La investigación de arqueología urbana de Leadon se detiene especialmente en las cuadras menos transitadas, como la parte donde Broadway se fusiona con Riverside Drive y Dyckman Street. Allí puede verse, por ejemplo, lo que alguna vez fue una de las esquinas centrales en la "Golden Age", en Inwood, donde Broadway se encuentra rodeada de sitios históricos idiosincrásicos, opacados por el trajín comercial de las veredas. Uno de estos sitios es la Granja (y museo) Dyckman: una casa colonial flamenca superviviente de los tiempos de Nueva Ámsterdam. En la misma dirección, unos metros más al Norte, la Granja Benedetto, el último solar que funcionó efectivamente como granja -con pollos, patos y gansos- en Manhattan, hasta mediados de los 50 del siglo pasado. Hay que saber rascar la superficie: la Dyckman está acorralada por una estación de servicio bastante ordinaria, y la Benedetto por un almacencito barato.
Otras rarezas: en el lado Oeste de Broadway, hacia 212nd St. está el Isham Park, alguna vez una villa italiana propiedad del comerciante de pieles William B. Isham, en un promontorio con amplias vistas hacia el río Hudson. Y aún más raro: en el taller mecánico que hoy está entre las calles 215th y 218th, hay una réplica exacta, y en mármol, del Arco del Triunfo. Sí, el de verdad, el de París. El "Arc de Trionphe" descoloca en una primera mirada, ¿estamos en un hotel de Las Vegas, acaso? Pero luego, al mirar con detenimiento los graffitis y las diversas cicatrices de las piedras, queda en evidencia una vez más la desmesura neoyorquina, que hacia 1855 alzó todo un Arco del Triunfo como portón de entrada a otra granja, la de John F. Seaman. Un constructor excéntrico, como su mismo origen: era bisnieto del más célebre de los piratas, "sir" Francis Drake.

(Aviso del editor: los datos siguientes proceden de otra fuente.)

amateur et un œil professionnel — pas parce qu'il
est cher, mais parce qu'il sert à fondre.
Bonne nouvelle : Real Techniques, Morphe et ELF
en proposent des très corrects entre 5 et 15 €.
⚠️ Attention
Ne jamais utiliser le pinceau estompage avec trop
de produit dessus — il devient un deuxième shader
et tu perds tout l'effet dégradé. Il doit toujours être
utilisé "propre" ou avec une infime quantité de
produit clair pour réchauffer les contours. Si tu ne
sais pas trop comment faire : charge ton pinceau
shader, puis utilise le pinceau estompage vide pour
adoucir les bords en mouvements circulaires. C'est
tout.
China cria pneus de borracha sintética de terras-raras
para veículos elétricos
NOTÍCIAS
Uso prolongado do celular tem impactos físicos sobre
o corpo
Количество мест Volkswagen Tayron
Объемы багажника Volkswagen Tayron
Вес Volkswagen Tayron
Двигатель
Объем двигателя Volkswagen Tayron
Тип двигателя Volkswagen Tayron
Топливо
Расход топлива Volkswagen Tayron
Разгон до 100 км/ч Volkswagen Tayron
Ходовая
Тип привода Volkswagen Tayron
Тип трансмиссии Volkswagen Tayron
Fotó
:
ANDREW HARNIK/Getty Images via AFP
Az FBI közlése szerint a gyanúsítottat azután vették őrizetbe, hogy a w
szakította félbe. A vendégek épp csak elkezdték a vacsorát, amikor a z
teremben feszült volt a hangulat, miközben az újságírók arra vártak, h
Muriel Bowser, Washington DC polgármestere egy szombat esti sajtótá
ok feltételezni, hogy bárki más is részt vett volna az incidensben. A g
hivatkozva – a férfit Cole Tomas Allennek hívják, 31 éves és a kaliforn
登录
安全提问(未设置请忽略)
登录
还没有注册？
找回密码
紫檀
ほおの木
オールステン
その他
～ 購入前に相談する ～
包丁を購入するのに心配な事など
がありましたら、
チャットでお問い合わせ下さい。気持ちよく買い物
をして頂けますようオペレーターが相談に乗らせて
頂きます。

Y el descendiente del pirata hizo escuela: otro vecino lo imitó y reprodujo (hoy a la altura de la 215th St.) la monumental escalera de 110 escalones de Montmartre. También en mármol, la escala que evoca la calle Foyatier de París conecta Broadway con Park Terrace East, y desde allí al predio donde, según la leyenda, los holandeses le compraron Manhattan a los indios, por 24 dólares: Inwood Hill Park.
Broadway, en todo caso, recibió su nombre porque comenzó en las extensas murallas del siglo XVII de Fort Ámsterdam, en una colina que bajaba hasta Bowling Green; antes, en las sucesivas épocas holandeses, también se llamó Heere Staat, luego High Street, luego Brede Wegh, luego Broad Way... Con cualquier nombre, lo cierto es que la primera mitad de la arteria fue el motor económico de la ciudad primigenia. Y hoy sigue siendo, si no el corazón, sí la columna vertebral: la línea que divide -o que une- el centro, el rico costado Oeste, y el (en otro tiempo) más barato lado Este. Y en Washington Heights, los judíos al Oeste y los latinoamericanos al Este.